Currently, the trade framework was at the "open comment period" which will last until July 8. Taiwan's top envoy to the United States, Hsiao Bi-khim (蕭美琴), said earlier this week that she hoped the official negotiations on a new bilateral trade initiative could begin in July.

Deng said Taiwan has conveyed its strong willingness to kick off negotiations to sign a bilateral trade agreement (BTA) with the U.S., adding now the bilateral ties are in the most positive stage with solid support from the U.S. government.

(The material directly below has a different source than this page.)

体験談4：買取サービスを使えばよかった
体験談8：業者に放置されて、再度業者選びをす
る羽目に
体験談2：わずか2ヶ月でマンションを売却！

Referring to the most positive stage in trade ties which he mentioned, the Taiwan trade negotiator said when he met with U.S. Trade Representative Katherine Tai in Bangkok during an APEC ministerial meeting in Bangkok, the American official said Washington had a concrete measure to strengthen bilateral ties. Soon after the meeting with Tai, both sides announced the "U.S.-Taiwan Initiative on 21st Century Trade" on June 1.

Deng said Taiwan and the U.S. are expected to have an equal footing in negotiations under the trade initiative, and if the future talks proceed smoothly, both sides are expected to lay a sound legal base to allow their industries and non-governmental organizations to work together.

Despite the launch of the trade initiative, Deng said Taiwan still looked forward to taking part in U.S.-led Indo-Pacific economic initiative, the Indo-Pacific Economic Framework (IPEF).

Taiwan was excluded from the first round of membership under the IPEF, which was launched on May 23 by U.S. President Joe Biden.

Due to his COVID-19 infection, Deng did not attend the SelectUSA Investment Summit held in the U.S. during June 26-29.

However, as Taiwan sent the largest delegation to the summit and Taiwan-based GlobalWafers Co., the world's third-largest supplier of silicon wafers, announced it will invest US$5 billion in Texas, U.S. Commerce Secretary Gina Raimondo then arranged an online meeting with the Taiwan top trade negotiator, Deng said.

Raimondo expressed gratitude for Taiwan's investments, hoping her country will develop more business ties with Taiwan, while Deng said Taipei and Washington have already forged close relations in the supply chain, so he was glad to see Taiwanese enterprises' decisions to make important investments in the U.S.